SQLite Forum

transient indices vs. LIMIT
Login
A heap could help for ORDER BY, but it I don't see how it helps for DISTINCT.

Using a smaller index (only holding items that are currently candidates to meet the limit) would change the complexity from O(n log n) to O(n log k), where n is the number of rows in the table.

In Python (3.6.8), I turned journal_mode off. I built a table with 20 million rows of floats (from random.random()). Schema was CREATE TABLE a(b);

At that point, Windows task manager said my process had done a couple of hundred reads and about 80k writes. File size was 330MB.

I did SELECT COUNT(*) FROM a;
That added about 80k reads to the total. As expected, it looks like it had to read the entire database to satisfy that query.

I twice did

SELECT DISTINCT b FROM a ORDER BY b LIMIT 10;

each time that resulted in about 80k reads and about 60k writes.
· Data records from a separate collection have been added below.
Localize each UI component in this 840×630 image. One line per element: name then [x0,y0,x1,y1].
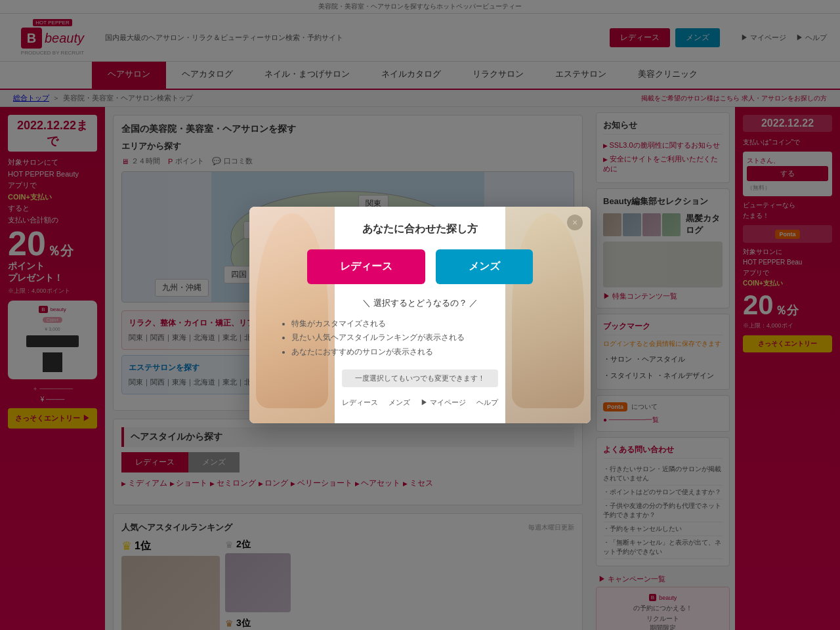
modal-title: あなたに合わせた探し方 [278,222,562,236]
modal-footer-ladies-link[interactable]: レディース [342,398,378,408]
modal-button-row: レディース メンズ [278,249,562,284]
modal-once-text: 一度選択してもいつでも変更できます！ [342,369,498,387]
gender-selection-modal: × あなたに合わせた探し方 レディース メンズ 選択するとどうなるの？ 特集がカ… [249,207,591,424]
modal-footer-mens-link[interactable]: メンズ [388,398,410,408]
modal-explain-title: 選択するとどうなるの？ [278,297,562,309]
modal-mens-button[interactable]: メンズ [436,249,533,284]
modal-explain-item-2: 見たい人気ヘアスタイルランキングが表示される [291,331,562,345]
modal-footer-help-link[interactable]: ヘルプ [476,398,498,408]
modal-explain-item-1: 特集がカスタマイズされる [291,317,562,331]
modal-explain-item-3: あなたにおすすめのサロンが表示される [291,345,562,360]
modal-footer-links: レディース メンズ ▶ マイページ ヘルプ [278,398,562,408]
modal-footer-mypage-link[interactable]: ▶ マイページ [421,398,466,408]
modal-overlay[interactable]: × あなたに合わせた探し方 レディース メンズ 選択するとどうなるの？ 特集がカ… [0,0,840,630]
modal-ladies-button[interactable]: レディース [307,249,425,284]
modal-explain-list: 特集がカスタマイズされる 見たい人気ヘアスタイルランキングが表示される あなたに… [278,317,562,360]
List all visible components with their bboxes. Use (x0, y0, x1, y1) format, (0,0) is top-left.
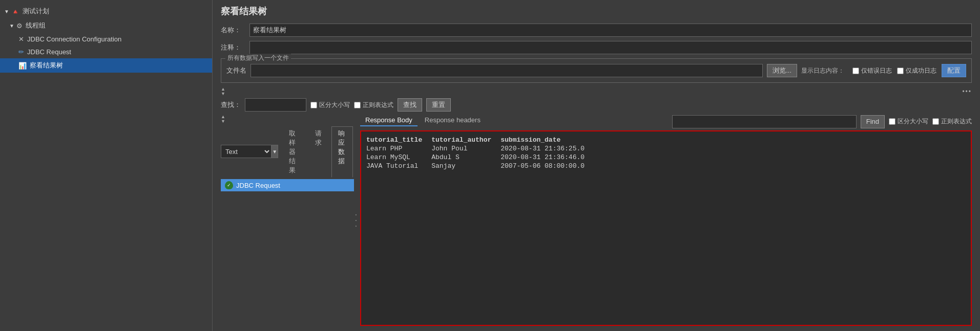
error-log-option[interactable]: 仅错误日志 (852, 67, 892, 75)
cell-date-3: 2007-05-06 08:00:00.0 (499, 162, 593, 170)
left-panel: ▲ ▼ Text ▼ 取样器结果 请求 响应数据 ✓ JDBC Reque (221, 115, 354, 326)
table-row: JAVA Tutorial Sanjay 2007-05-06 08:00:00… (365, 162, 593, 170)
cell-date-1: 2020-08-31 21:36:25.0 (499, 144, 593, 153)
browse-button[interactable]: 浏览... (767, 64, 797, 77)
regex-option[interactable]: 正则表达式 (354, 101, 393, 109)
response-table: tutorial_title tutorial_author submissio… (365, 136, 593, 170)
response-content: tutorial_title tutorial_author submissio… (360, 130, 972, 326)
response-case-checkbox[interactable] (889, 118, 895, 125)
comment-row: 注释： (221, 41, 972, 54)
dropdown-arrow-icon[interactable]: ▼ (272, 145, 278, 158)
search-row: 查找： 区分大小写 正则表达式 查找 重置 (221, 98, 972, 112)
cell-title-1: Learn PHP (365, 144, 430, 153)
pen-icon: ✏ (18, 48, 24, 56)
sidebar-item-label: JDBC Connection Configuration (27, 35, 121, 43)
sidebar-item-jdbc-connection[interactable]: ✕ JDBC Connection Configuration (0, 33, 212, 46)
name-label: 名称： (221, 26, 245, 35)
request-item-label: JDBC Request (236, 182, 280, 189)
sidebar-item-test-plan[interactable]: ▼ 🔺 测试计划 (0, 4, 212, 18)
tab-response-data[interactable]: 响应数据 (331, 126, 353, 178)
file-row: 文件名 浏览... 显示日志内容： 仅错误日志 仅成功日志 配置 (226, 64, 966, 77)
sidebar-item-thread-group[interactable]: ▼ ⚙ 线程组 (0, 18, 212, 33)
tab-request[interactable]: 请求 (308, 126, 328, 178)
handle-dot-3: • (356, 224, 357, 228)
sidebar-item-label: 察看结果树 (30, 61, 63, 70)
right-panel: Response Body Response headers Find 区分大小… (358, 115, 972, 326)
wrench-icon: ✕ (18, 35, 24, 43)
case-sensitive-option[interactable]: 区分大小写 (310, 101, 350, 109)
handle-dot-1: • (356, 212, 357, 217)
response-regex-label: 正则表达式 (941, 117, 972, 126)
chart-icon: 📊 (18, 62, 27, 70)
sidebar-item-jdbc-request[interactable]: ✏ JDBC Request (0, 46, 212, 58)
reset-button[interactable]: 重置 (426, 98, 451, 112)
cell-title-2: Learn MySQL (365, 153, 430, 162)
gear-icon: ⚙ (16, 22, 23, 30)
drag-handle[interactable]: • • • (354, 115, 358, 326)
cell-author-2: Abdul S (430, 153, 499, 162)
test-plan-icon: 🔺 (11, 8, 19, 15)
cell-author-3: Sanjay (430, 162, 499, 170)
table-row: Learn PHP John Poul 2020-08-31 21:36:25.… (365, 144, 593, 153)
file-label: 文件名 (226, 66, 246, 75)
file-input[interactable] (251, 64, 763, 77)
sep-dots-1: ••• (962, 88, 972, 95)
log-content-label: 显示日志内容： (801, 67, 844, 75)
success-log-label: 仅成功日志 (906, 67, 936, 75)
response-case-label: 区分大小写 (898, 117, 928, 126)
error-log-label: 仅错误日志 (861, 67, 892, 75)
case-sensitive-checkbox[interactable] (310, 102, 317, 108)
find-button[interactable]: 查找 (398, 98, 422, 112)
sidebar-item-label: 测试计划 (23, 7, 49, 16)
subtab-response-body[interactable]: Response Body (360, 115, 418, 126)
cell-author-1: John Poul (430, 144, 499, 153)
separator-bar-1: ▲ ▼ ••• (221, 87, 972, 96)
collapse-arrows-1[interactable]: ▲ ▼ (221, 87, 225, 96)
config-button[interactable]: 配置 (942, 64, 966, 77)
expand-icon: ▼ (9, 23, 14, 29)
success-log-option[interactable]: 仅成功日志 (897, 67, 936, 75)
sidebar-item-label: JDBC Request (27, 48, 71, 56)
cell-date-2: 2020-08-31 21:36:46.0 (499, 153, 593, 162)
col-tutorial-author: tutorial_author (430, 136, 499, 144)
comment-label: 注释： (221, 43, 245, 52)
sidebar: ▼ 🔺 测试计划 ▼ ⚙ 线程组 ✕ JDBC Connection Confi… (0, 0, 213, 331)
response-regex-option[interactable]: 正则表达式 (932, 117, 972, 126)
search-label: 查找： (221, 100, 241, 109)
separator-bar-2: ▲ ▼ (221, 115, 354, 124)
table-row: Learn MySQL Abdul S 2020-08-31 21:36:46.… (365, 153, 593, 162)
response-search-input[interactable] (672, 115, 857, 128)
sidebar-item-label: 线程组 (26, 21, 46, 30)
format-dropdown[interactable]: Text (221, 145, 272, 158)
file-section: 所有数据写入一个文件 文件名 浏览... 显示日志内容： 仅错误日志 仅成功日志… (221, 58, 972, 83)
error-log-checkbox[interactable] (852, 68, 859, 74)
response-regex-checkbox[interactable] (932, 118, 939, 125)
sidebar-item-view-tree[interactable]: 📊 察看结果树 (0, 58, 212, 73)
name-row: 名称： (221, 24, 972, 37)
split-area: ▲ ▼ Text ▼ 取样器结果 请求 响应数据 ✓ JDBC Reque (221, 115, 972, 326)
regex-checkbox[interactable] (354, 102, 361, 108)
log-options: 仅错误日志 仅成功日志 配置 (852, 64, 966, 77)
response-find-button[interactable]: Find (861, 115, 885, 128)
find-row: Find 区分大小写 正则表达式 (672, 115, 972, 128)
col-submission-date: submission_date (499, 136, 593, 144)
file-section-title: 所有数据写入一个文件 (225, 54, 291, 62)
expand-icon: ▼ (4, 9, 9, 14)
main-content: 察看结果树 名称： 注释： 所有数据写入一个文件 文件名 浏览... 显示日志内… (213, 0, 980, 331)
handle-dot-2: • (356, 218, 357, 223)
shield-icon: ✓ (225, 181, 233, 189)
search-input[interactable] (245, 98, 306, 112)
subtab-response-headers[interactable]: Response headers (420, 115, 486, 126)
tab-group: 取样器结果 请求 响应数据 (282, 126, 354, 177)
tab-sampler-results[interactable]: 取样器结果 (282, 126, 306, 178)
name-input[interactable] (249, 24, 972, 37)
col-tutorial-title: tutorial_title (365, 136, 430, 144)
success-log-checkbox[interactable] (897, 68, 904, 74)
response-case-option[interactable]: 区分大小写 (889, 117, 928, 126)
request-item[interactable]: ✓ JDBC Request (221, 179, 354, 191)
case-sensitive-label: 区分大小写 (319, 101, 350, 109)
collapse-arrows-2[interactable]: ▲ ▼ (221, 115, 225, 124)
left-panel-header: Text ▼ 取样器结果 请求 响应数据 (221, 126, 354, 177)
regex-label: 正则表达式 (363, 101, 393, 109)
comment-input[interactable] (249, 41, 972, 54)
I'm not sure what that says about the implementation. 80k reads is what it takes to read the table once. It isn't enough to do that and also build a full-size additional index.

However, it shouldn't take any writes at all to maintain a 10-entry temporary index, so it isn't clear what those 60k writes were actually doing.

I never saw the python process memory much above 10MB, so it certainly wasn't holding the full database (or a full temporary index) in memory.